Cartridge Mounting Hardware


I recently upgraded my tonearm to the Clearaudio Universal. This is a great arm and worth tweaking and experimenting a bit to get the best out of it. My cartridge – Concerto V2 (7 gr.) – came with several sets of cartridge mounting bolts: 5 mm nylon and aluminum flathead screws, and 8 mm stainless hex bolts. No nuts since my cartridge is tapped for the bolt threads. For years I've been using stainless bolts. With those I use a 49 gr. stainless counterweight and it sits nearly as close as it can go to the fulcrum when VTA is dialed in. When I play the Hi Fi News test record the resonant frequency of the arm is more or less at ~10 Hz as far as I can tell.

Conventional wisdom – AFAIK – says that's all good. 

I recently saw a Clearaudio photo of my arm with another one of their cartridges in the line (also 7 gr.) and it's mounted with the nylon screws. That got me to thinking about trying it, and maybe trying the aluminum ones too. With the nylon screws I can no longer use the 49 gr. stainless counterweight, and have to change to the aluminum 31.5 gr. counterweight, but that sits farther out away from the tonearm fulcrum (although it looks cooler, IMO). I'm trying that now. With the test record the tonearm resonant frequency is still right around 10 Hz. I'm playing music now and don't notice a difference, but my aural memory for such things sucks, so I have to live with it for a bit, and then revert to see how I feel. This weekend I'll play some records I use to test out setup changes and see if I hear anything for better or worse.
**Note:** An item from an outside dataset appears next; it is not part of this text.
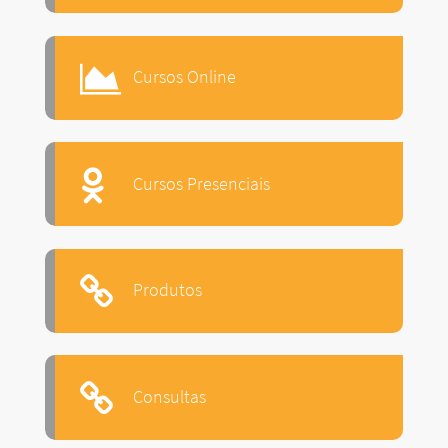
Cursos Online
Cursos Presenciais
Produtos
Consultas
So that makes me wonder what others know and experience about cartridge mounting hardware (and techniques). What's your wisdom on the matter?
dwette

Showing 3 responses by millercarbon

I sometimes wonder, do people bother reading any more? Or is it why bother, when reading in (ie, just making stuff up) is so much more fun?
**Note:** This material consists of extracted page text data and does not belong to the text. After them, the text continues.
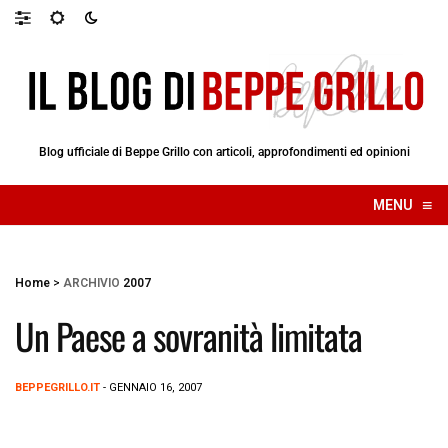
Blog ufficiale di Beppe Grillo con articoli, approfondimenti ed opinioni
≡
MENU
☰
Home
>
ARCHIVIO
2007
Un Paese a sovranità limitata
BEPPEGRILLO.IT
- GENNAIO 16, 2007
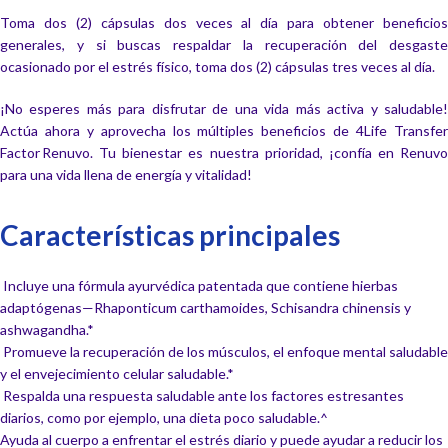
Toma dos (2) cápsulas dos veces al día para obtener beneficios
generales, y si buscas respaldar la recuperación del desgaste
ocasionado por el estrés físico, toma dos (2) cápsulas tres veces al día.
¡No esperes más para disfrutar de una vida más activa y saludable!
Actúa ahora y aprovecha los múltiples beneficios de 4Life Transfer
Factor Renuvo. Tu bienestar es nuestra prioridad, ¡confía en Renuvo
para una vida llena de energía y vitalidad!
Características principales
Incluye una fórmula ayurvédica patentada que contiene hierbas
adaptógenas—Rhaponticum carthamoides, Schisandra chinensis y
ashwagandha.*
Promueve la recuperación de los músculos, el enfoque mental saludable
y el envejecimiento celular saludable.*
Respalda una respuesta saludable ante los factores estresantes
diarios, como por ejemplo, una dieta poco saludable.^
Ayuda al cuerpo a enfrentar el estrés diario y puede ayudar a reducir los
Oh well, the words are still there, for anyone who cares to bother to try and understand their literal meaning.

As for the rest, while nothing like what I said, nevertheless is worth discussing. Of course these things matter. Of course they affect the sound. I say that not because I've done the comparisons in this particular instance, but because I have done the comparisons in enough other instances to know there is ALWAYS a difference. 
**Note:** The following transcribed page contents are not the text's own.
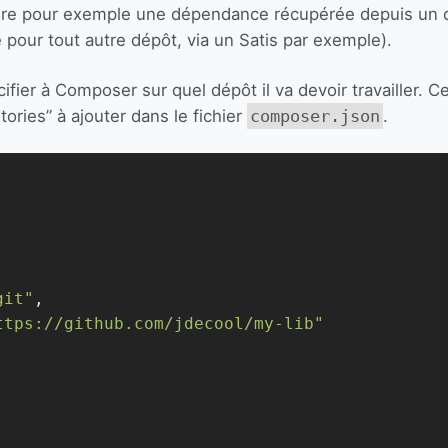
ndre pour exemple une dépendance récupérée depuis un d
 pour tout autre dépôt, via un Satis par exemple).
cifier à Composer sur quel dépôt il va devoir travailler. Ce
tories” à ajouter dans le fichier
composer.json
.
git"
,

ttps://github.com/jdecool/my-lib"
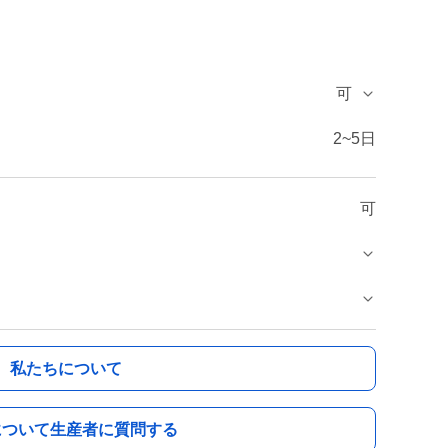
可
2~5日
可
私たちについて
について生産者に質問する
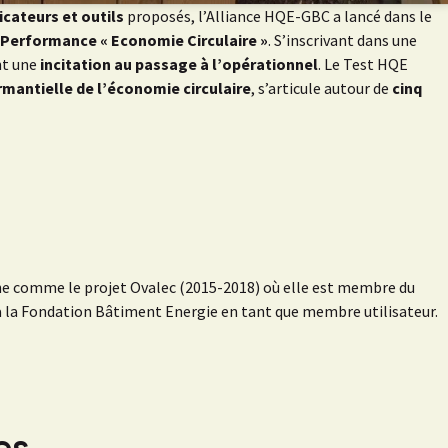
icateurs et outils
proposés, l’Alliance HQE-GBC a lancé dans le
Performance « Economie Circulaire »
. S’inscrivant dans une
nt une
incitation au passage à l’opérationnel
. Le Test HQE
mantielle de l’économie circulaire
, s’articule autour de
cinq
he comme le projet Ovalec (2015-2018) où elle est membre du
 la Fondation Bâtiment Energie en tant que membre utilisateur.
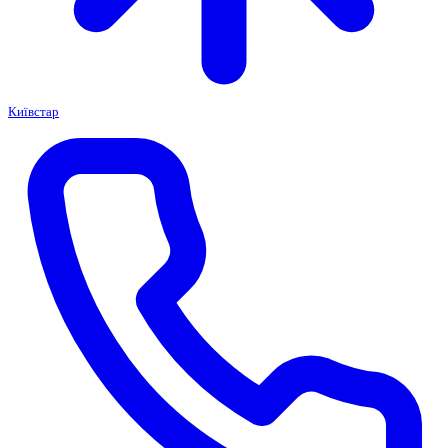
Київстар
Unfortunately, this blows out of the water the whole idea of following torque setting guidelines! Because, if torque makes a difference to sound then obviously the correct way to tighten is by ear.

Think it through. 

Yes he is full of it. QED.
Fremer with a cheap torque wrench? As if. No, it was as high-end spendy as everything else in his lair. And read what I wrote again. He didn't trust it. He was TOLD to trust it. And so, dutifully following instructions, he destroyed a very valuable cartridge.

The Linn engineer is talking his own book. That's being polite. Torque values do not come from cartridge makers. Torque values come from engineers. Torque values have nothing to do with sound. Torque settings are derived entirely to be tight enough to not come loose while also not breaking or overly stretching the bolt. At no point does how it sounds enter the picture. There are torque tables for every gauge and diameter and quality of metal. There are no torque tables for cartridge model. The Linnie is full of it.

btw I have the Porsche, and the spendy torque wrench, and being a PCA Instructor have seen plenty of cheap torque wrenches being waved around at the track. They all work just fine.
Listen to Michael Fremers story about destroying a many thousand dollar cartridge with a torque wrench. He has never overtightened and only did so because he was told to trust the wrench. My hands and his are far more reliable. YTMV.

I've swapped parts out like this before. Stainless usually sounds the best.